Come dichiarato dal giornalista di Playboy Damon Brown, «Se inventi un macchinario, la prima cosa che ci faremo, dopo averci fatto dei soldi, sarà quella di guardarci del porno». Ed è vero, perché con l’invenzione della stampa a caratteri mobili nel 1440 la pornografia ha ricevuto una nuova spinta, tanto che nel 1524 era già disponibile il primo libro erotico, una serie di incisioni raffiguranti diverse posizioni sessuali, poi diventato un punto di riferimento per tutta la narrativa erotica uscita successivamente. Come ad esempio Memoirs of a Woman of Pleasure di John Cleland, romanzo uscito nel 1749 per poi venire vietato fino al 1966 per i suoi contenuti troppo espliciti, tanto da portare all’incarcerazione dell’autore.

Bisognerà comunque aspettare il 1880 per iniziare ad avere i primi antenati delle riviste erotiche, quando grazie all’invenzione della retinatura (una tecnica fotografica utilizzata per simulare i chiaroscuri) la pornografia divenne tanto economica quanto diffusa. I primi a sfruttare questa novità furono alcuni editori francesi, che decisero di ingaggiare delle attrici di spettacoli burlesque come modelle e di piazzare i loro scatti in alcune riviste softcore, successivamente ridefinite come “art magazines” e riempite di articoli sul naturalismo. Una delle più famose era l’inglese Photo Bits, pubblicata dal 1898 al 1914, e celebre da essere stata citata anche da James Joyce nell’Ulisse. Proprio a causa della sua natura particolarmente esplicita, Photo Bits andò incontro ad una serie di guai, non ultima l’incarcerazione del suo editore, che portarono alla chiusura prematura della rivista.

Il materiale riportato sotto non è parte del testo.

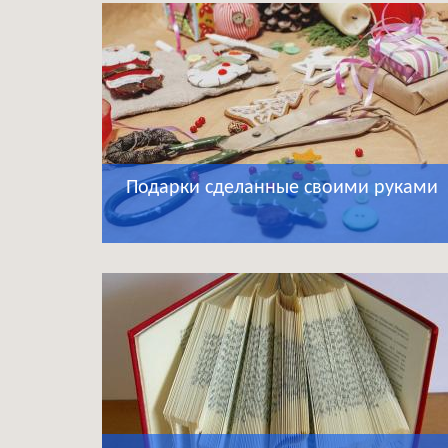
Подарки сделанные своими руками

Con la scomparsa della concorrenza, e un certa intransigenza morale che aleggiava, l’unico magazine rimasto in corsa era Health and Efficiency, un mensile nato in Inghilterra nel 1900 e ancora in in vita con il nome di H&E Naturist. La grande novità di Healt and Efficency, e probabilmente il motivo del suo lungo corso editoriale, è quello di non essere mai stata una vera rivista erotica. Infatti, al contrario dei suoi concorrenti, nelle sue pagine venivano affrontati una serie di temi con la natura come punto in comune: dai viaggi ai rimedi naturali per i malanni di stagione, arrivando fino al nudismo. È stato proprio quest’ultimo tema a costituire la vera fortuna della rivista, perché da una parte l’ha eletta a cult per una certa fetta di pubblico, ma dall’altra l’ha difesa dalle varie accuse di pornografia rivoltele nel corso del tempo. Pur non mostrando alcun tipo di nudità sessuale, Healt and Efficency costituiva un’alternativa facilmente reperibile a quel materiale solitamente diffuso sottobanco; un po’ come i nostri cataloghi PostalMarket negli anni ’70.

Nonostante la crescente diffusione delle riviste erotiche mancava ancora una figura in grado di calamitare l’attenzione dei lettori, un nome in grado di costituire da solo un attrattiva, mancavano insomma le pin-up. Coniato negli anni ’40, il termine pin-up era usato per descrivere le immagini che i soldati della Seconda Guerra Mondiale strappavano dalle riviste e attaccavano alle pareti dei loro dormitori (dall’inglese to pin appunto) o dipingevano sugli aerei da guerra. Se queste erano inizialmente dei semplici disegni o pitture, con lo sviluppo della fotografia si trasformarono in donne in carne ed ossa, iniziando così a dare fama a nomi come Petty Grable e Marilyn Monroe.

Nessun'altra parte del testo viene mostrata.